### What the task requires
For this exercise, output the entries below exactly from the line that holds "Что мы знаем" to the line that holds "社团包括澳门街坊会联合总会、澳门工会联合总会、澳", both ends included. No pictures belong in the copy.

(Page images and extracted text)
********************
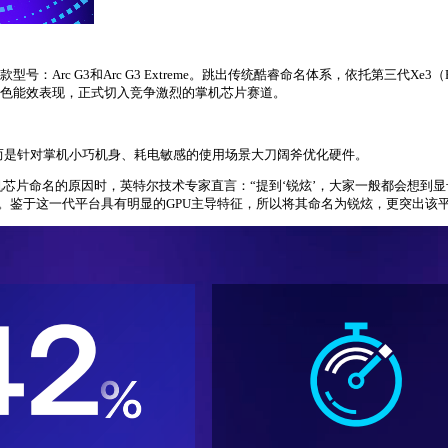
号：Arc G3和Arc G3 Extreme。跳出传统酷睿命名体系，依托第三代Xe
借出色能效表现，正式切入竞争激烈的掌机芯片赛道。
套规格，而是针对掌机小巧机身、耗电敏感的使用场景大刀阔斧优化硬件。
芯片命名的原因时，英特尔技术专家直言：“提到‘锐炫’，大家一般都会想到显卡
比重。鉴于这一代平台具有明显的GPU主导特征，所以将其命名为锐炫，更突出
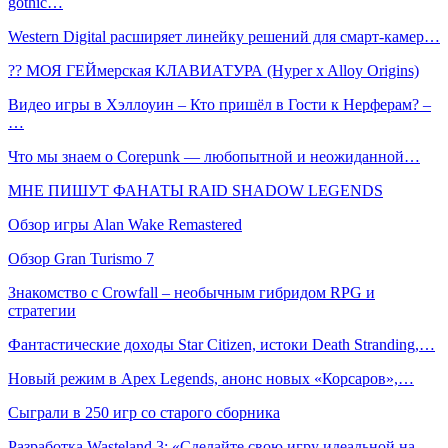
gothic…
Western Digital расширяет линейку решений для смарт-камер…
?️‍? МОЯ ГЕЙмерская КЛАВИАТУРА (Hyper x Alloy Origins)
Видео игры в Хэллоуин – Кто пришёл в Гости к Нерферам? –
…
Что мы знаем о Corepunk — любопытной и неожиданной…
МНЕ ПИШУТ ФАНАТЫ RAID SHADOW LEGENDS
Обзор игры Alan Wake Remastered
Обзор Gran Turismo 7
Знакомство с Crowfall – необычным гибридом RPG и
стратегии
Фантастические доходы Star Citizen, истоки Death Stranding,…
Новый режим в Apex Legends, анонс новых «Корсаров»,…
Сыграли в 250 игр со старого сборника
Разработка Wasteland 3: «Сделайте свою игру идеальной на…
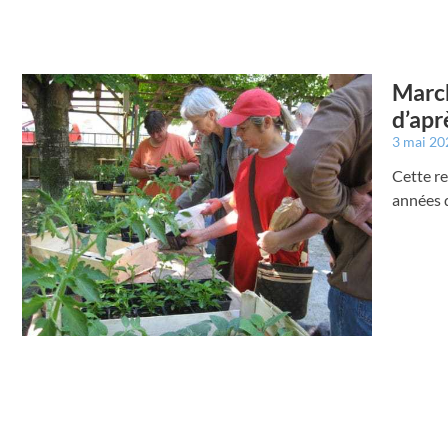
March
d’apr
3 mai 2
Cette re
années d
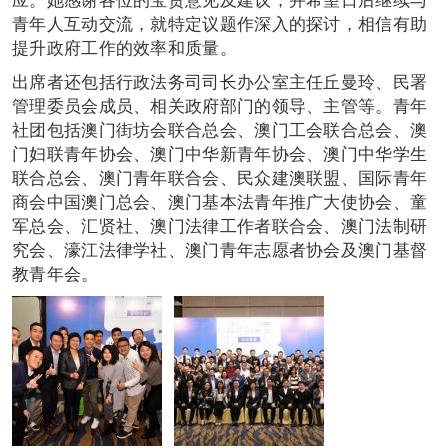
青年人互动交流，就特定议题作深入的探讨，相信有助
提升政府工作的效率和质量。
出席者还包括行政法务司司长办公室主任丘曼玲、民署
管理委员会成员、相关政府部门的领导、主管等。青年
社团包括澳门街坊会联合总会、澳门工会联合总会、澳
门妇联青年协会、澳门中华新青年协会、澳门中华学生
联合总会、澳门青年联合会、民众建澳联盟、国际青年
商会中国澳门总会、澳门基本法青年推广大使协会、童
军总会、汇贤社、澳门法律工作者联合会、澳门法制研
究会、濠江法律学社、澳门青年志愿者协会及澳门基督
教青年会。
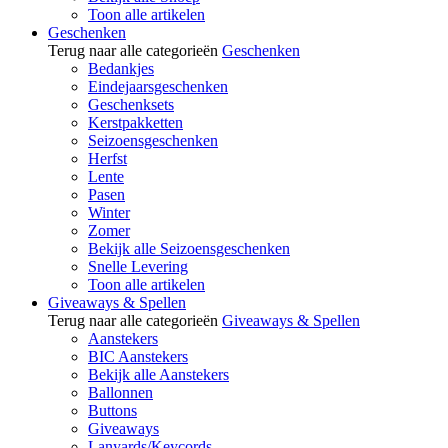
Toon alle artikelen
Geschenken
Terug naar alle categorieën
Geschenken
Bedankjes
Eindejaarsgeschenken
Geschenksets
Kerstpakketten
Seizoensgeschenken
Herfst
Lente
Pasen
Winter
Zomer
Bekijk alle Seizoensgeschenken
Snelle Levering
Toon alle artikelen
Giveaways & Spellen
Terug naar alle categorieën
Giveaways & Spellen
Aanstekers
BIC Aanstekers
Bekijk alle Aanstekers
Ballonnen
Buttons
Giveaways
Lanyards/Keycords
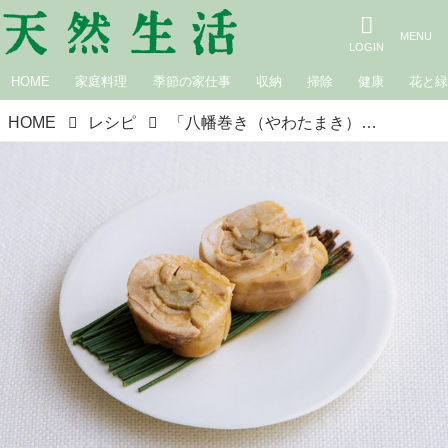
HOME
家庭料理
季節の家仕事
収納
掃除
健康
花と
HOME
レシピ
「八幡巻き（やわたまき）」のつくり方｜松田美智子さんに教わる、基本のおせち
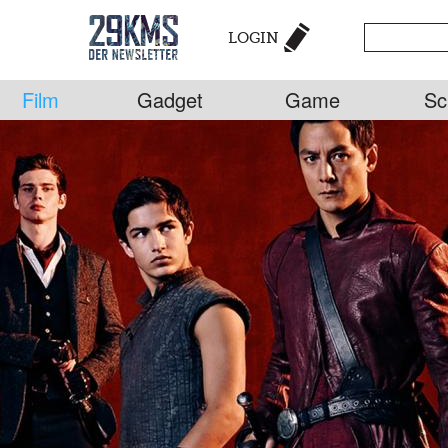
LOGIN
Film
Gadget
Game
Sc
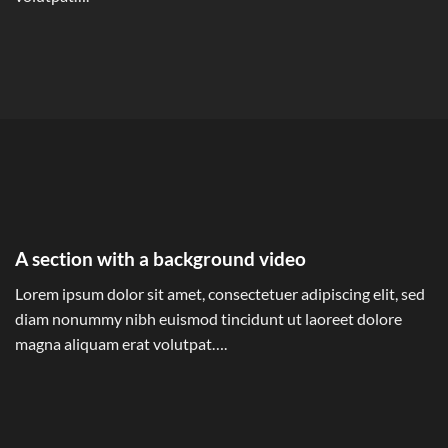
A section with a background video
Lorem ipsum dolor sit amet, consectetuer adipiscing elit, sed
diam nonummy nibh euismod tincidunt ut laoreet dolore
magna aliquam erat volutpat….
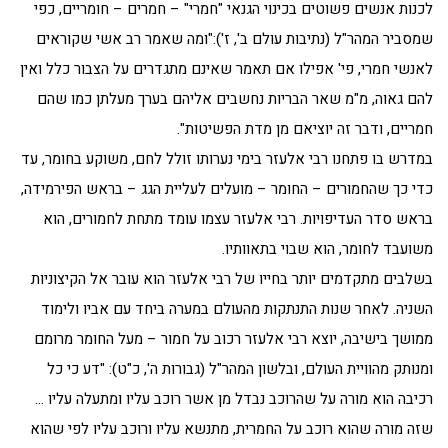
לכנות אנשים פשוטים בכינוי הגנאי "חמרי" – חמרים – חומריים, כפי
שמסביר המהר"ל (נתיבות עולם ב', ז'):"ומה שאמר רב אשי שקוראים
לאנשי חמרי, פי' אפילו אם תאמר שאינם מתגדרים על הצבור כלל ואין
להם גאוה, מ"מ שאר הבריות נחשבים אליהם בערך מעלתן כמו שהם
חמריים, ודבר זה יוציאם מן מדת הפשיטות".
במדרש בו פתחנו רבי אלעזר בימי נערותו זולל לחם, משוקע בחומר, עד
כדי כך שהחמורים – החומר – מועלים לעליית הגג – בראש הפירמידה,
בראש סדר העדיפויות. רבי אלעזר עצמו עומד מתחת לחמורים, הוא
משועבד לחומר, הוא שבוי בתאוותיו.
בשלבים מתקדמים יותר בחייו של רבי אלעזר הוא עובר אל הקיצוניות
השניה. לאחר שנות התנתקות מהעולם במערה ביחד עם אביו ולימוד
ממושך בישיבה, יוצא רבי אלעזר רכוב על חמור – מעל החומר מרומם
ומנותק מהוויית העולם, ובלשון המהר"ל (גבורות ה', כ"ט): "דע כי כל
רכיבה הוא מורה על שהרוכב נבדל מן אשר רוכב עליו ומתעלה עליו …
שזה מורה שהוא רוכב על החמרית, מתנשא עליו ורוכב עליו לפי שהוא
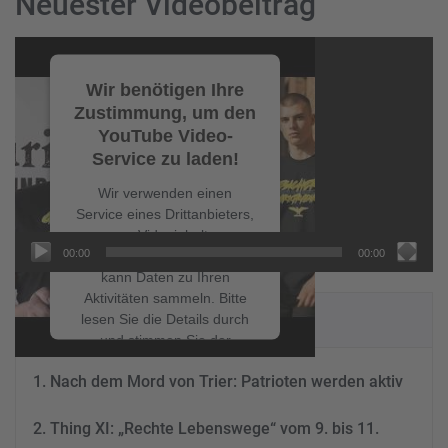
Neuester Videobeitrag
Video-
Player
Wir benötigen Ihre
Zustimmung, um den
YouTube Video-
Service zu laden!
Wir verwenden einen
Service eines Drittanbieters,
um Videoinhalte
00:00
00:00
einzubetten. Dieser Service
kann Daten zu Ihren
Aktivitäten sammeln. Bitte
NEUESTE BEITRÄGE
lesen Sie die Details durch
und stimmen Sie der
Nutzung des Service zu, um
Nach dem Mord von Trier: Patrioten werden aktiv
dieses Video anzusehen.
Thing XI: „Rechte Lebenswege“ vom 9. bis 11.
Mehr Informationen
********************
### Exercise response
Что мы знаем о Corepunk — любопытной и неожиданной…
МНЕ ПИШУТ ФАНАТЫ RAID SHADOW LEGENDS
Обзор игры Alan Wake Remastered
Обзор Gran Turismo 7
Знакомство с Crowfall – необычным гибридом RPG и
стратегии
Фантастические доходы Star Citizen, истоки Death Stranding,…
Новый режим в Apex Legends, анонс новых «Корсаров»,…
Сыграли в 250 игр со старого сборника
Разработка Wasteland 3: «Сделайте свою игру идеальной на…
March
d’apr
3 mai 2
Cette re
années d
青年人互动交流，就特定议题作深入的探讨，相信有助
提升政府工作的效率和质量。
出席者还包括行政法务司司长办公室主任丘曼玲、民署
管理委员会成员、相关政府部门的领导、主管等。青年
社团包括澳门街坊会联合总会、澳门工会联合总会、澳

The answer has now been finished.